Add the cubes of squash and sauté until it softens and begins to brown.
Add the minced garlic and stir until the garlic has become softened and aromatic.
Toss in the torn greens. This is usually a mixture of winter greens: Chard in its many colors plus several kinds of kale, mustard greens and beet tops.
Stir everything together gently and allow the greens to wilt. A bit of additional olive oil may be needed to keep the squash from sticking to the pan.
Pour the honey tangerine juice over everything and stir well to combine.
When the greens are cooked to your liking, season to taste with salt and pepper and remove from the heat.
Serve on warmed plates and sprinkle with the crispy pancetta.

Cook's Notes:
For this dish I tore the greens into smaller pieces so as not to overpower the small cubes of squash nor lose the pieces of pancetta among them.

Plus A Small Rant:
(Not too long ago, last week I believe, I came across a complaint on the Internet about long, descriptive recipe titles on food blog posts.

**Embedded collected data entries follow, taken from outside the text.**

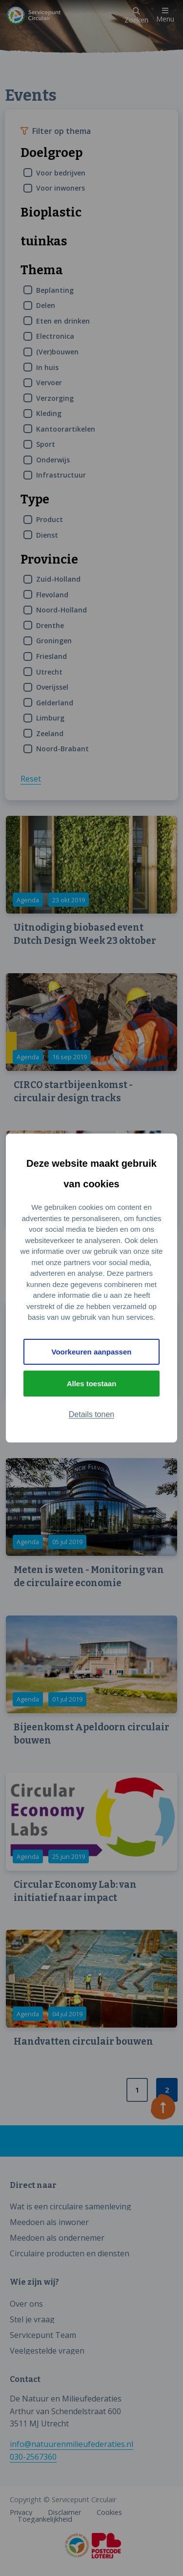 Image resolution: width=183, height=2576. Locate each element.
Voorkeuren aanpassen (92, 1352)
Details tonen (91, 1414)
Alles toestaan (92, 1383)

I don't take this personally as I'm sure the person who wrote it doesn't know my blog exists, but it still prompts me share this small rant. I'm only sorry that I didn't bookmark where I read the complaint as I would have loved to share it with you.)
I know that I'm given to long recipe titles and obviously am among quite a group of others who do the same. And I guess that this drives at least one food blogger critic a bit nuts. Personally, besides liking to be more descriptive than less, I also like it that people searching the Web for recipes are more apt to land on one of my recipes if I use said descriptive titles. And, duh, that's what we want, isn't it? So get over yourself. These are blogs for crying out loud.